Lui non ha mai avuto rapporti con una ragazza, e si sente a disagio... o forse no.
«Ti ho infastidito?»sussurra Pansy avvicinandosi, con un ghigno malizioso stampato sul volto.
«No, non ho quattro anni, so cosa vuol dire fare certe cose.»risponde lui, evitando lo sguardo di lei.
«Quindi se adesso ti proponessi di andarcene di sopra, verresti senza paura vero?»
Harry quasi si affoga con la sua stessa saliva per la sfacciataggine di Pansy.

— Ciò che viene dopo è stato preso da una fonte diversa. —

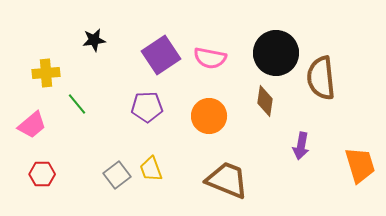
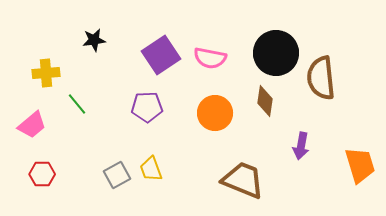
orange circle: moved 6 px right, 3 px up
gray square: rotated 8 degrees clockwise
brown trapezoid: moved 16 px right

Ha detto quella frase a Meg e Ron, su una possibile storia con Pansy, ma per scherzare... e adesso lei gli propone di trascorrere una notte insieme.
«Mh, immaginavo. Almeno sai come baciare una ragazza?» domanda Pansy, con un tono di finta abnegazione.
«Certo che lo so!»
Pansy annulla la distanza tra i loro volti, prende quello di Harry tra le mani e senza troppi complimenti lo bacia in un modo in cui Harry non è mai stato baciato. Non è il bacio veloce e casto di sempre, anzi, è come una danza sensuale che nessuno dei due vuole interrompere.
Harry dimentica chi sta baciando, dimentica quanto quella ragazza possa essere stronza.
Pensa solo ai loro corpi che si uniscono, nel modo più erotico possible in una squallida stanza del locale di Ivy Lock.